Who’d have thought it – the fight against backchat being led by women?

If that sounds sexist to you, I’m afraid that some people are willing to write mixed football off as exactly that.

Those same people, depressingly, being women.

Never mind that the Belles will surely benefit enough from competing against better players (more sexism – sorry) to go on to bigger things when rules and regulations dictate they stick to playing their own (whoops, there I go again).

Never mind that if any of the lads they leave behind go all the way in the game, they will have those girls at least partly to thank for understanding its true meaning.

No, that doesn’t prevent academics like Professor Celia Brackenridge from claiming that girls’ “civilising influence” on the game “plays on traditional stereotypes . . . in ways which leave no room for transforming local gender relations, let alone disrupting the overall gender order of football . . .”

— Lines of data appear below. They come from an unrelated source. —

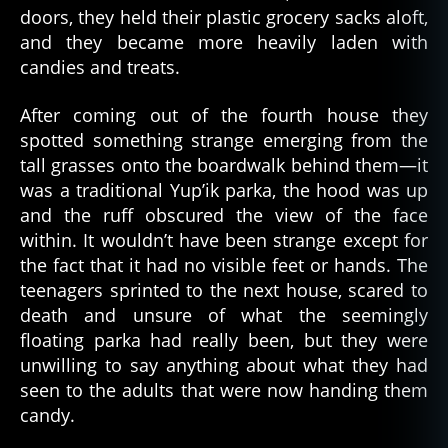
doors, they held their plastic grocery sacks aloft,
and they became more heavily laden with
candies and treats.
After coming out of the fourth house they
spotted something strange emerging from the
tall grasses onto the boardwalk behind them—it
was a traditional Yup’ik parka, the hood was up
and the ruff obscured the view of the face
within. It wouldn’t have been strange except for
the fact that it had no visible feet or hands. The
teenagers sprinted to the next house, scared to
death and unsure of what the seemingly
floating parka had really been, but they were
unwilling to say anything about what they had
seen to the adults that were now handing them
candy.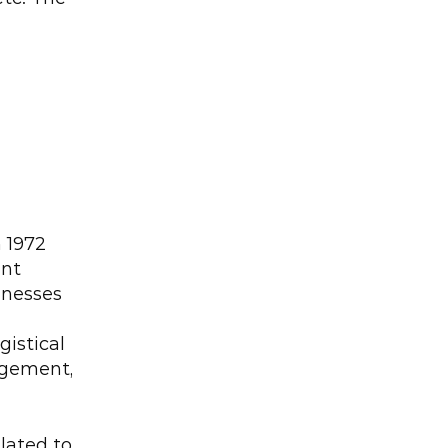
1972 
nt 
inesses 
stical 
gement, 
ated to 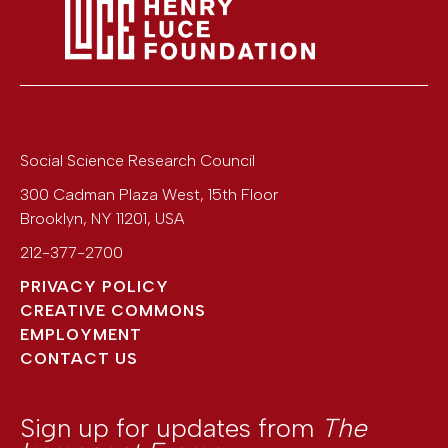
Social Science Research Council
300 Cadman Plaza West, 15th Floor
Brooklyn
,
NY
11201
,
USA
212-377-2700
PRIVACY POLICY
CREATIVE COMMONS
EMPLOYMENT
CONTACT US
Sign up for updates from
The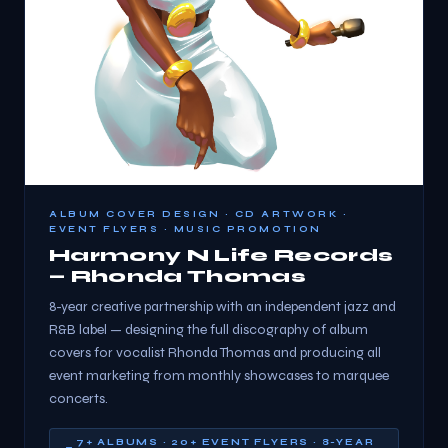
ALBUM COVER DESIGN · CD ARTWORK ·
EVENT FLYERS · MUSIC PROMOTION
Harmony N Life Records
— Rhonda Thomas
8-year creative partnership with an independent jazz and
R&B label — designing the full discography of album
covers for vocalist Rhonda Thomas and producing all
event marketing from monthly showcases to marquee
concerts.
7+ ALBUMS · 20+ EVENT FLYERS · 8-YEAR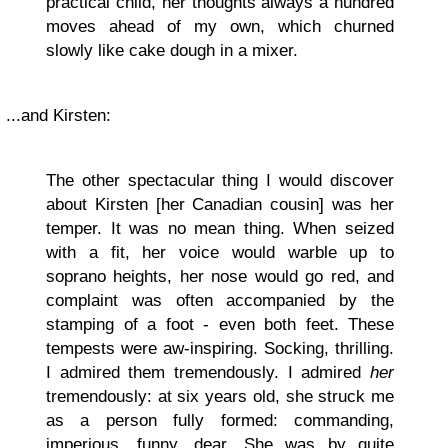
practical child, her thoughts always a hundred
moves ahead of my own, which churned
slowly like cake dough in a mixer.
...and Kirsten:
The other spectacular thing I would discover
about Kirsten [her Canadian cousin] was her
temper. It was no mean thing. When seized
with a fit, her voice would warble up to
soprano heights, her nose would go red, and
complaint was often accompanied by the
stamping of a foot - even both feet. These
tempests were aw-inspiring. Socking, thrilling.
I admired them tremendously. I admired
her
tremendously: at six years old, she struck me
as a person fully formed: commanding,
imperious, funny, dear. She was by quite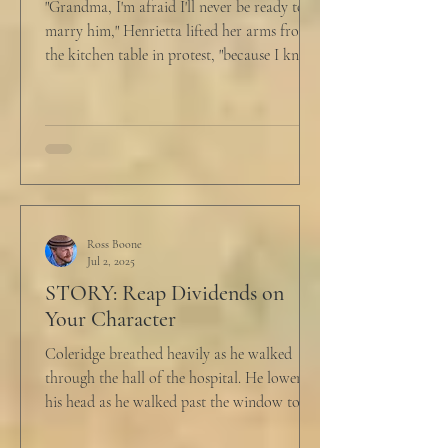
"Grandma, I'm afraid I'll never be ready to
marry him," Henrietta lifted her arms from
the kitchen table in protest, "because I know
he...
Ross Boone
Jul 2, 2025
STORY: Reap Dividends on
Your Character
Coleridge breathed heavily as he walked
through the hall of the hospital. He lowered
his head as he walked past the window to his
dad's...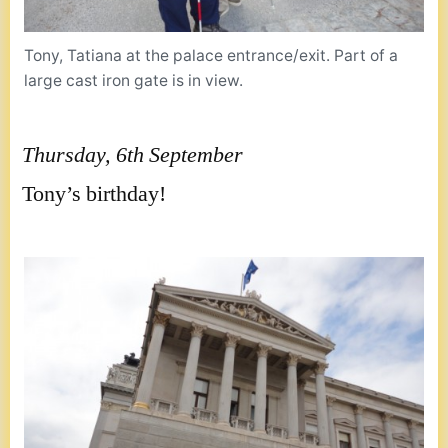
Tony, Tatiana at the palace entrance/exit. Part of a
large cast iron gate is in view.
Thursday, 6th September
Tony’s birthday!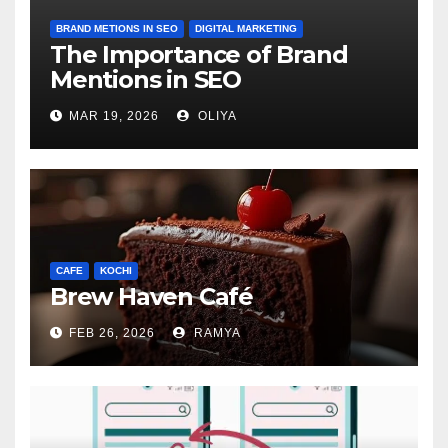
BRAND METIONS IN SEO
DIGITAL MARKETING
The Importance of Brand
Mentions in SEO
MAR 19, 2026
OLIYA
CAFE
KOCHI
Brew Haven Café
FEB 26, 2026
RAMYA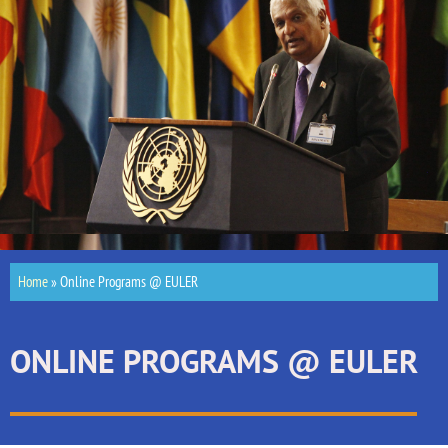
Home
»
Online Programs @ EULER
ONLINE PROGRAMS @ EULER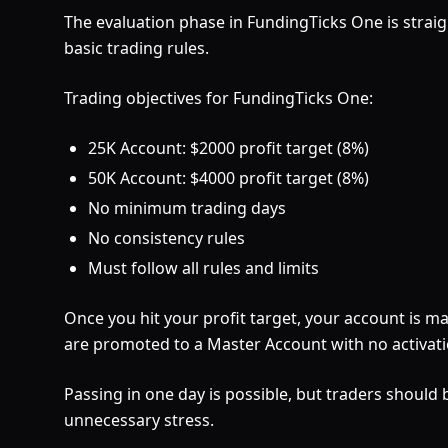
The evaluation phase in FundingTicks One is straig
basic trading rules.
Trading objectives for FundingTicks One:
25K Account: $2000 profit target (8%)
50K Account: $4000 profit target (8%)
No minimum trading days
No consistency rules
Must follow all rules and limits
Once you hit your profit target, your account is 
are promoted to a Master Account with no activati
Passing in one day is possible, but traders should
unnecessary stress.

So what, you might well ask. So what, on every level.

But it’s Professor Brackenridge’s university, Brunel, which has been advising the Football Association on the future of girls’ football.

So although their main recommendation – to raise the maximum age in which girls can play in boys’ teams to 13 – smacks of common sense, you fear the issue is being driven by political correctness.

The Jarrow Belles don’t turn up every week to disrupt “gender order”, but to enjoy themselves.

And part of the reason they, and teams like them, are welcomed with open arms is because they are a break from the norm.

Vive la difference, as they say in Hebburn.